Today I hobble to the store because again I have tripped. Yesterday at Mission Beach. My one knee is permanently purple from its meeting with the ground. Last summer,at a vineyard wedding, I lost my footing on a hillock. Blushing with anger and embarrassment, I quickly popped back up, hoping that those with their tinkling champagne glasses were more focused on cascading flowers entwined in boughs than a tumbling mature lady. But a thoughtful guest came by to express that she had never seen anyone tumble so elegantly.That comment eased me back into the gay mood of the event and fortunately for me, I did not tear my pink dress from Thailand nor dirty my silver heels from Spain.  

Only my burning knee now surrounded by torn layers of coloured skin spoke to the fall.

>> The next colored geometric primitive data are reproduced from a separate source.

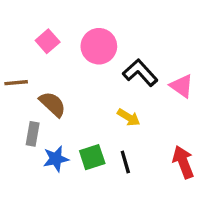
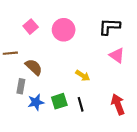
black L-shape: (140, 73) -> (109, 27), moved, turned -45

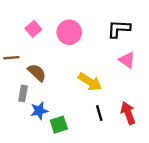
yellow arrow: (83, 76) -> (90, 82), size x1.5
green square: (59, 101) -> (59, 125), moved
black line: (81, 104) -> (99, 113), moved

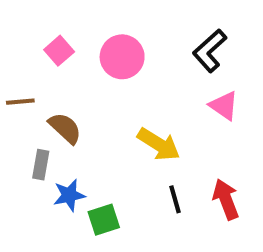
black L-shape: (119, 29) -> (210, 51), turned -45

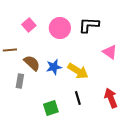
black L-shape: (210, 51) -> (89, 25), moved, turned 45
blue star: (69, 195) -> (54, 67), moved
black line: (175, 199) -> (78, 98), moved

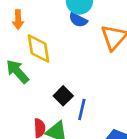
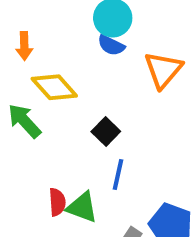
yellow diamond: (38, 49) -> (54, 87), turned -32
black square: (63, 96) -> (106, 131), moved

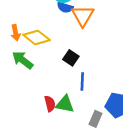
orange arrow: (24, 46) -> (16, 33), moved
orange triangle: (163, 70) -> (83, 16), moved

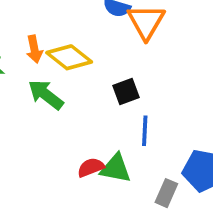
black square: (71, 58) -> (126, 91), turned 35
red semicircle: (50, 104) -> (91, 167), turned -98

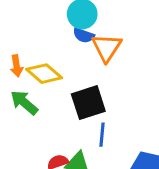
black square: (126, 91) -> (88, 103), size x1.6

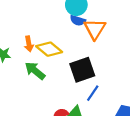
blue line: (102, 135) -> (93, 93), turned 30

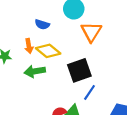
blue semicircle: (78, 20) -> (42, 24), moved
green arrow: (35, 71) -> (35, 71), turned -48

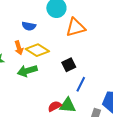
orange triangle: (91, 32) -> (75, 27), turned 50
black square: (79, 70) -> (69, 65), size x0.6

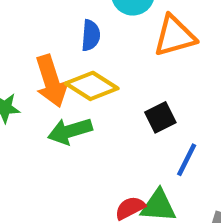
blue semicircle: (29, 26) -> (91, 35), moved, turned -96
orange arrow: (19, 48) -> (51, 81), size x1.6

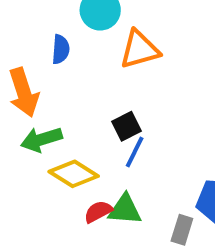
yellow diamond: (92, 86) -> (74, 174), moved
blue line: (187, 160) -> (135, 152), moved

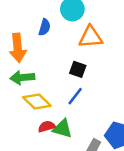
black square: (126, 126) -> (78, 69), moved, turned 35

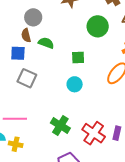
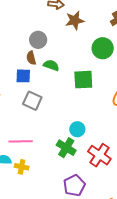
green square: (78, 58) -> (83, 80), size x1.5
cyan circle: (75, 84) -> (77, 129), moved

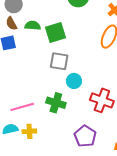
green square: (83, 80) -> (55, 32), moved
gray square: (32, 101) -> (59, 61), moved
green cross: (66, 148) -> (56, 103), moved

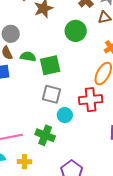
red cross: (102, 100) -> (91, 100), moved, turned -30
yellow cross: (29, 131) -> (24, 162), moved

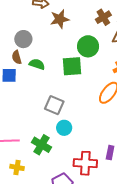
green square: (50, 65) -> (72, 66), moved
red cross: (91, 100) -> (85, 163), moved

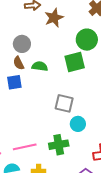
green cross: (41, 145) -> (59, 145), turned -30

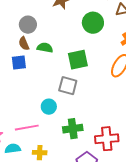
green square: (75, 62) -> (78, 60), moved
cyan circle: (78, 124) -> (49, 107), moved
green cross: (59, 145) -> (73, 129), moved

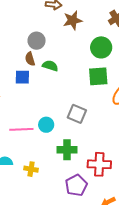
green square: (78, 60) -> (98, 76), moved
gray square: (68, 86) -> (77, 114), moved
pink line: (27, 128) -> (21, 129), moved

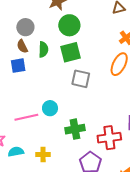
green circle: (101, 47) -> (69, 25), moved
green semicircle: (50, 66) -> (43, 49), turned 84
green square: (98, 76) -> (71, 52), moved
gray square: (77, 114) -> (81, 79), moved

Sometimes I do worry about my balance except for the fact that even as a young girl and a teen, I would appear at our store, always with scraped, bruised and bloodied knees, having daydreamed and tripped on the way home from dreary school days many many times as I unsuccessfully navigated curbs en route home.. Even my sister recalls my return from a grade 12 exam wherein I burst through the store door, crazily crying, my black tights in shreds, seeping and gushing rivulets of blood trickling and gushing from the holes newly created in my foot’s folly. In my self congratulatory mood of praising my responses to the history exam, I stopped short to revisit the exam question in my head and realized I had answered the question on the Stuarts not the Tudors! Awakened from my heady reverie of an A exam, I fell hard to earth, pride and hubris at the heart of my tumble, broken in both body and spirt. 

At Mission Beach , the walkway is varied and slightly rocky, much as if the ground had been creased and pleated and so I once again lose my footing. As I began to trip, I tried to straighten myself, feeling I was in deed regaining my upright stature,balancing and righting my position.. But in a second I perceived I could not do it, my innate lopsided senses seeking their own points of reference. And so once more-flesh meets hard concrete . 

So it goes with me. If I cast my eyes to the ground to observe the undulating surface I encounter a pole, a tree, a door. Should I gaze straight ahead, my feet tangle with the unevenness of the street. So it is a conundrum for one so awkward in connection with the pavements beneath because truly my paths exist somewhere deep in my heads, or imagination, truly unconnected with my wobbling feet. 

The result this time are badly crusted medallions on both knees but worse yet, a leg that refuses to bend. And so each day I ice and re- ice, elevate, walk for brief amounts of time and eventually and slowly attempt to extend the knee’s angle a few degrees. I am angry to miss my yoga and Pilates classes as I cannot transition from floor to standing without support . I am humbled to think of my father and his polio because he could not stand or move at all without his crutches, every dip in the walkways, every uneven sidewalk a possible invitation to a fall- from which he might not be able to regain his mobility. For me, it is a week or so, for him, it was a life sentence after the age of 28. It is as they say, half full or half empty glasses. So we/I should not complain.   

The sun is back out and the variety of greenery draws my eyes as I drink my coffee and my mind rests. 

Maybe wearing knee pads is the answer.